The ESOP tax benefits can be substantial. Since the value of the company is transferred to employees through a qualified pension plan, there is no immediate tax impact and any accumulated amount is tax deferred. In addition, selling shareholders of a corporation that is a C corporation may qualify for §1042 tax treatment if at least 30% of the corporation’s stock is sold to the ESOP and certain other criteria are met. There are also substantial benefits for an S corporation owned by an ESOP, which pays no federal income tax if the ESOP owns 100% of a corporation’s stock.
This is an opportune time to consider an ESOP. Many established C&E ESOP companies have done surprisingly well during the pandemic. While earnings were hit for some, access to capital remained strong for many companies, as did cash flow and liquidity. For C&E family businesses considering an ESOP, here are our tips to make the experience smoother:
1. Use realistic projections. Sometimes, to maximize the selling price, selling shareholders are overly optimistic in their projections. Later, this can burden the company with insufficient funds to grow the business while paying off its ESOP debt. Due to the cyclical and project-driven nature of the industry, it is important to highlight how the backlog and project pipelines were used to develop the projections.
2. Determine how and what to communicate to employees. Haber and Rundquist admit that they initially didn’t spend enough time determining the best way to explain what an ESOP is and how it works. McDermott advises hiring an external communications professional if there is no internal communications group. “Explaining the deal is as important as closing the deal,” he argues. “It’s common for C&E companies to already have a culture of direct ownership, so it’s important to communicate early and often with those who are already in the game and invested in the business. Making sure they understand the benefits of large-scale employee ownership through an ESOP can help smooth the process and build buy-in. Similarly, a communication package should be developed for all employees affected by the transaction.

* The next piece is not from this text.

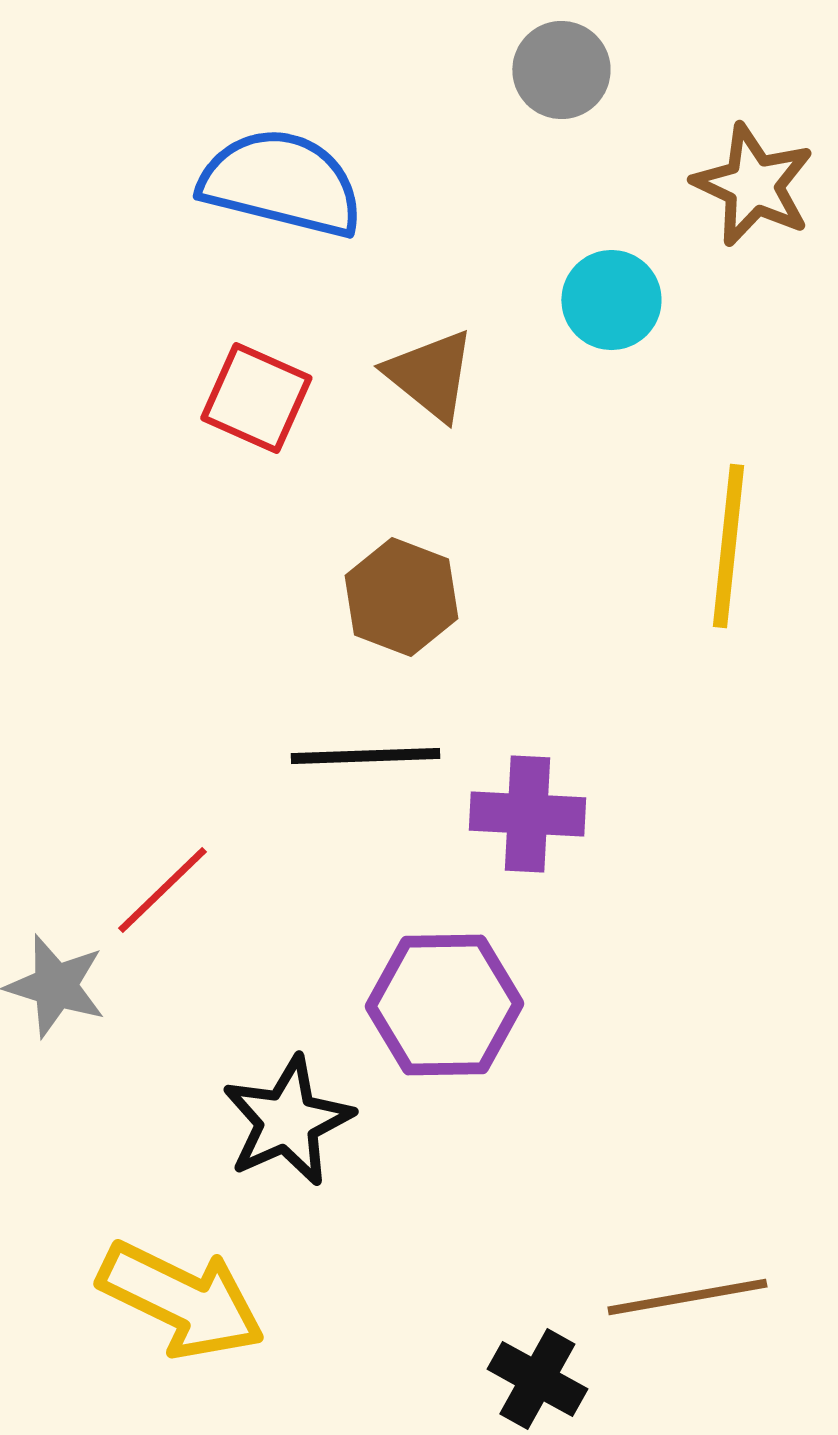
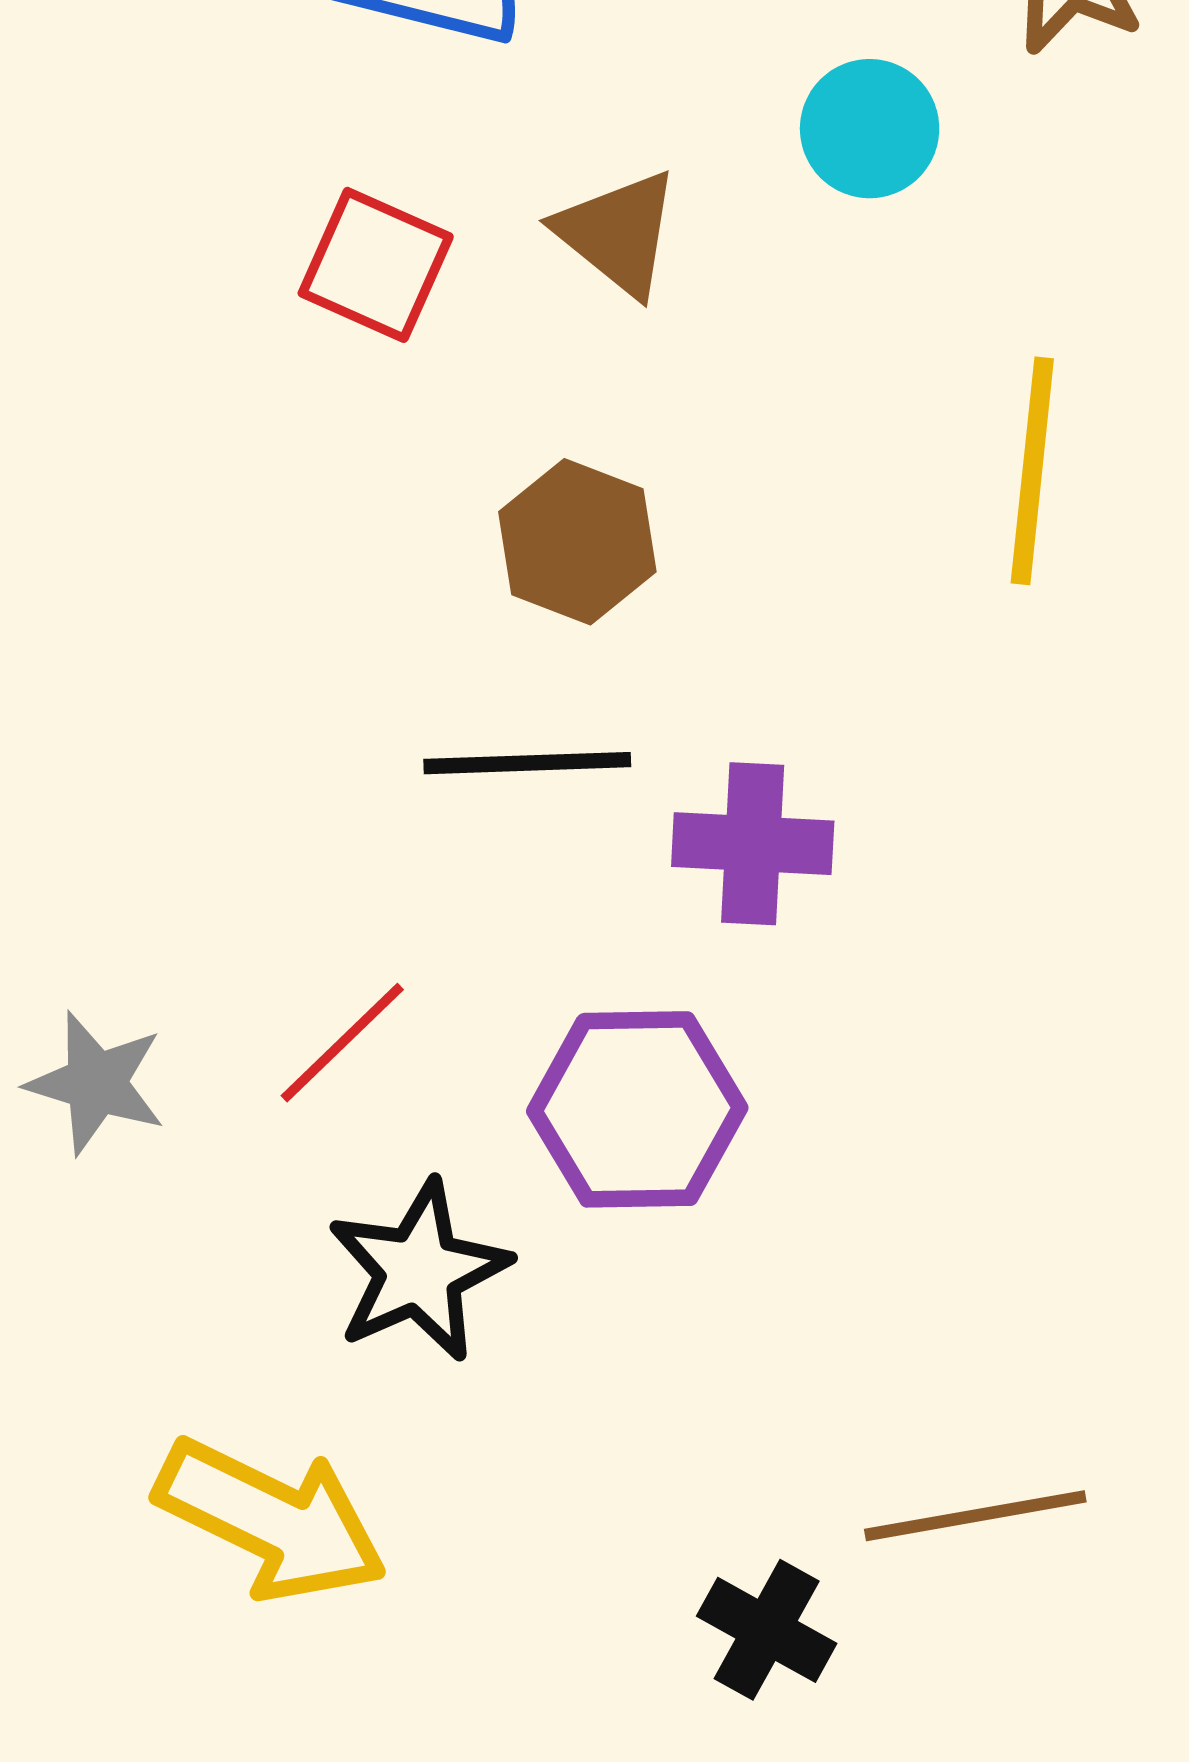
red line: (162, 890) -> (342, 1043), moved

3. Remember bonding requirements. Since many construction companies have significant bonding requirements, a proper ESOP structure must be in place. Delays in approving an ESOP transaction can occur if the bond is provided too late, as their own approval process takes time.
4. Spend time researching who to hire to help you through the ESOP process. Haber notes that it may require an investment banker, attorney, accountant, trustee, archivist (for required Department of Labor compliance), ESOP advisor, and other professionals, but “the benefits the outweigh the costs”. It’s also important to find advisors who know the industry well. C&E companies have unique stakeholders, including unionized employees and surety companies, that must be considered in an ESOP process.
5. Talk to others in the industry who have completed an ESOP – McDermott says the construction ESOP community is “very accessible and gives advice” to those considering an ESOP, and he speaks frequently to companies considering them, as does Rundquist at Rosendin.
Allow me one final observation: having advised hundreds of companies undergoing a recapitalization or change of ownership, don’t let the seemingly complicated ESOP structure and transaction keep you from considering it. The success rate of ESOPs in the construction industry is very high, given that they represent the largest percentage of ESOPs among the top 100. They include Hensel Phelps (Greeley, Colorado); Sundt Construction (Temple, Ariz.); Swinerton Builders (San Francisco); JMT (Hunt Valley, Md.), all with ESOPs created 40 or more years ago.
Having an ESOP has worked really well for these long-term industry leaders, and it could also be the case for your business.